Смерть сверстника, с которым они вместе выросли и делились своими главными мыслями, буквально обрушилась на Августина. Он никак не мог забыть того выражения лица, с которым обычно покладистый его друг наотрез запретил говорить хоть что-то плохое о Христе. Впервые на Августина навалилась страшная тоска.
«Куда бы я ни пошел, всюду была смерть. Родной город стал для меня камерой пыток, отцовский дом – обителью беспросветного горя». И это стало одной из причин, которая заставила его снова уехать в Карфаген. А теперь он думал, куда бы ему сбежать из Рима.
Историк Аммиан Марцеллин не пожалел красок, чтобы изобразить нравы римлян того времени. Он описал дома патрициев, украшенные роскошными мраморными статуями и мозаикой, где библиотеки с томами редких книг герметически закрыты и выглядят как гробницы. И пиршественные обеды в этих домах, на которые собираются толпы игроков в кости и всевозможных бездельников, восхваляющих богатство хозяина и целующих ему колени.
От скуки гости придумывали себе всякие развлечения – например, тщательно взвешивали поданных к столу жареных фазанов и рыб, заставляя нотариусов заносить данные в протоколы, или дружно плясали под звуки шарманки величиной с двухколесную колесницу. Какие уж тут науки и уроки риторики!..

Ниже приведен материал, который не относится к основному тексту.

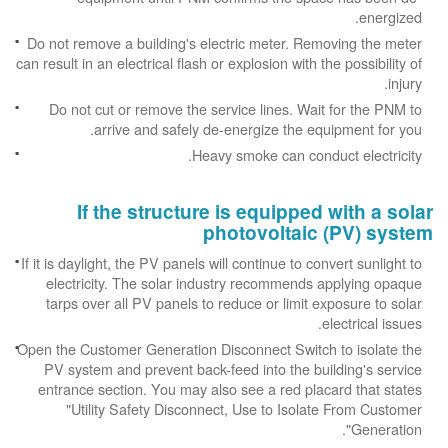
energized.
Do not remove a building's electric meter. Removing the meter
can result in an electrical flash or explosion with the possibility of
injury.
Do not cut or remove the service lines. Wait for the PNM to
arrive and safely de-energize the equipment for you.
Heavy smoke can conduct electricity.
If the structure is equipped with a solar
photovoltaic (PV) system
If it is daylight, the PV panels will continue to convert sunlight to
electricity. The solar industry recommends applying opaque
tarps over all PV panels to reduce or limit exposure to solar
electrical issues.
Open the Customer Generation Disconnect Switch to isolate the
PV system and prevent back-feed into the building's service
entrance section. You may also see a red placard that states
"Utility Safety Disconnect, Use to Isolate From Customer
Generation".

Наверняка Августин наблюдал и описанные Марцеллином процессии на улицах Рима, когда какой-нибудь знатный римлянин, как паша, на носилках или в дорогой колеснице выезжал из дома в общественные термы: впереди него шла гардеробная прислуга, затем кухонная прислуга, а дальше смешанная толпа рабов и плебеев-тунеядцев со всего квартала. А все это шествие, как пишет Аммиан, замыкалось толпой евнухов всех возрастов и «мертвенного, отталкивающего вида, свидетельствующего об искажении природы».